Understanding Recursion

Introduction

Recursion is often regarded as the one of the most complex concepts to understand in computer programming. IMHO, recursion is the “building block” of Functional programming, creating highly used data structures like Tree and an elegant way of writing code in general. So in this blog I’ll try to go through the basics and later solve a few problems to explain the concept in a better way. So, let’s get started!

What is Recusion

Recursion is a methodology of problem solving, where we get the solution of a problem by breaking it down to sub-problems and keep breaking it till we reach a point where we can’t break it any further (also known as base condition).

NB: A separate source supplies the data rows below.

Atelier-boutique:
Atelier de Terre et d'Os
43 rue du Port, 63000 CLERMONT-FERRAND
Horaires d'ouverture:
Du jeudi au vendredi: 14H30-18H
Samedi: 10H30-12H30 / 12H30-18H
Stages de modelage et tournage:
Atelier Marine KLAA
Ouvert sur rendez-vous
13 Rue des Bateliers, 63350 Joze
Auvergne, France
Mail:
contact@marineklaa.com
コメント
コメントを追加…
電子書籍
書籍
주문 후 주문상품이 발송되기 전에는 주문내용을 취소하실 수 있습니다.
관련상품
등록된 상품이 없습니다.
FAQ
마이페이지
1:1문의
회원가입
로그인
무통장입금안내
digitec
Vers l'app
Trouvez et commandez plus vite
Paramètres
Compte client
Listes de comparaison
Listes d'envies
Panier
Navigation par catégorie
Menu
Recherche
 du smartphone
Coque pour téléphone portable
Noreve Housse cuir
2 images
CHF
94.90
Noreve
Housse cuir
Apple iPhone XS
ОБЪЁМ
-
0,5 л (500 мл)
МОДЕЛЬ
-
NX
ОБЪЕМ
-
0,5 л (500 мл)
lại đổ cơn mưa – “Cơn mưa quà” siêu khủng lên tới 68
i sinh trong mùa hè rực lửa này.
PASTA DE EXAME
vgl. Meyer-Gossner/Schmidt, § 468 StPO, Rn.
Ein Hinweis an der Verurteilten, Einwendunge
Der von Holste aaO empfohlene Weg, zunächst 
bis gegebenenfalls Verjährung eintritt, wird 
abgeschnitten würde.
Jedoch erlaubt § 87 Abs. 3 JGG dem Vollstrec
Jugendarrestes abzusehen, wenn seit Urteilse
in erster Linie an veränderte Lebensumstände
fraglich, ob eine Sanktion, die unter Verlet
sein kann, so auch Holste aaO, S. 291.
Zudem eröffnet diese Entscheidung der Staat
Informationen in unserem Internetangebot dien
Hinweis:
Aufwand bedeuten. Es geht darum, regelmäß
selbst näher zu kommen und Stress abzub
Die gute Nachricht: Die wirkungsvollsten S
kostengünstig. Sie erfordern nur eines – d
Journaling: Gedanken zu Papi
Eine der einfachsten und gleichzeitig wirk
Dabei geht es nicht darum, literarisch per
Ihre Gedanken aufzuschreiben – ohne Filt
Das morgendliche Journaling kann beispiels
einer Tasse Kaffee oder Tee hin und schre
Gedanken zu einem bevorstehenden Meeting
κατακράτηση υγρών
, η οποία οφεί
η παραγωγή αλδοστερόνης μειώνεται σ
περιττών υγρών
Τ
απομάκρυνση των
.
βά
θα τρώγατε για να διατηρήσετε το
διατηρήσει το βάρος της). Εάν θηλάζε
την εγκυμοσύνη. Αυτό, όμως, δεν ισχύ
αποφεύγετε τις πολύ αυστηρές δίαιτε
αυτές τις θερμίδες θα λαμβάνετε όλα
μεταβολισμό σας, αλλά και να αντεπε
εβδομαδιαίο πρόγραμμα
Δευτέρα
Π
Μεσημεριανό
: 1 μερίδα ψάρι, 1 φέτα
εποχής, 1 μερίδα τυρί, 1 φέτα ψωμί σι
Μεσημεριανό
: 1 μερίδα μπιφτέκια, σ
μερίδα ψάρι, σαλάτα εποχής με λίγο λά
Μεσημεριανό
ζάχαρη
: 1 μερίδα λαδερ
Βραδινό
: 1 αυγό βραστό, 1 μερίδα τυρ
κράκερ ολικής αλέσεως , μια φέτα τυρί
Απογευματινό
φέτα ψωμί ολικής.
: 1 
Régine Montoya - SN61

Once base condition is reached, we handle it then start returning the solution of the sub-problem state that we are in, to the caller sub-problem state (i.e the parent). Hence, this way we can solve the overall problem, by solving the sub-problems.
This is implemented by writing a function that calls itself, with a subset of problem set passed as argument each time, and hence keep breaking the problem.

Applications of Recursion

  1. Dynamic Programming
  2. Divide and Conquer
  3. Backtracking
  4. Tree traversal

Some problems on recursion

Now let’s solve some problems based on recursion, because often examples are best way to understand a concept.

  • Write a recursive function to print all numbers from N to 1 for a given number N.

    def printN(N):
        if N == 0:
            return
        print(N)
        printN(N-1)
    N = int(input("Enter N:"))
    printN(N)
    

    In the above code, we pass number N by subtracting 1 from it each time, as argument to the function printN and it keeps printing it, untill it hits the base condition when N becomes equal to 1.

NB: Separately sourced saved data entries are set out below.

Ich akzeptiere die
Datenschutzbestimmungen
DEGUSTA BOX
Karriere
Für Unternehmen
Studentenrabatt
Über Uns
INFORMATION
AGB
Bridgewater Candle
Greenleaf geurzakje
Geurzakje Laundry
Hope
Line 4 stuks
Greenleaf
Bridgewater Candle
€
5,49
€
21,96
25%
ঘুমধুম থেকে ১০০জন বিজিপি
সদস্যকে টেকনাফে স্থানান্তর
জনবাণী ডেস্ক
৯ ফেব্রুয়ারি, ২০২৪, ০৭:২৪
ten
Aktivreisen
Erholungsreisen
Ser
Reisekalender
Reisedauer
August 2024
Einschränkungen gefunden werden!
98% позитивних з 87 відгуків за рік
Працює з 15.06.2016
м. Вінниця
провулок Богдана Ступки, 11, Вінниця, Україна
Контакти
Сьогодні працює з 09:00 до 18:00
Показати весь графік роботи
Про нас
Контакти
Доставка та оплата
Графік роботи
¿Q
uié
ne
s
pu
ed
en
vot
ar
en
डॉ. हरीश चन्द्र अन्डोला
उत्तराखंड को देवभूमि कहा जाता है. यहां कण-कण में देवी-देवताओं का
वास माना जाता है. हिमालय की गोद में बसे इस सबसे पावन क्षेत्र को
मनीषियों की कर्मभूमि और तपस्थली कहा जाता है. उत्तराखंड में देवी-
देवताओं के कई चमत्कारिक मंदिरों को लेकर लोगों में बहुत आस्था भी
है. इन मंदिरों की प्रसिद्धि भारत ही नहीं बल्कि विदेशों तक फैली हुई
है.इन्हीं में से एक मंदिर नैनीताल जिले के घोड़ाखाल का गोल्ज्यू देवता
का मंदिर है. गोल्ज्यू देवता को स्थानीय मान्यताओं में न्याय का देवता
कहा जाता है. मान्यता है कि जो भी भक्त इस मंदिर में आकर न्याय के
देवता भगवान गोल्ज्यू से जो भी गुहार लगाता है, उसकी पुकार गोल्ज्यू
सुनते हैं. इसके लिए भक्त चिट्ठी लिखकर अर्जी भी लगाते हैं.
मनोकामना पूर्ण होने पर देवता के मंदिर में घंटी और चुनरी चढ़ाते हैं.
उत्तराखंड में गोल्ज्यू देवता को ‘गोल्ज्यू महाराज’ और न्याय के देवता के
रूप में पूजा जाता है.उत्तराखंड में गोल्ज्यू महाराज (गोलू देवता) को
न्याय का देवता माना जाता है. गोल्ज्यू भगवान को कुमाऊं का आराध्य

    This is also the case of tail recursion since we are performing some operation (in this case printing) before we recursively call the funtion printN. So tail recursive functions are those functions in which recursive calls are last thing that happens in the function. Tail recursion is similar to loop.
    If we wanted to print 1 to N, then we would place print after the recursive call, so that the function stack reaches the based condition when N == 1, then starts performing the operations (here printing) as stored in the function stack. This is called head recursion. In head recursion state is saved before making next call.

    def print_one_to_n(N):
        if N == 0:
            return
        print_one_to_n(N-1)
        print(N)
    

    Tail recursion is faster than head recursion because of a concept called tail call elimination (or Tail Call Optimization), in which the compiler essentially converts the recursion to a loop. Quick sort uses tail recursion, hence is faster than Merge sort.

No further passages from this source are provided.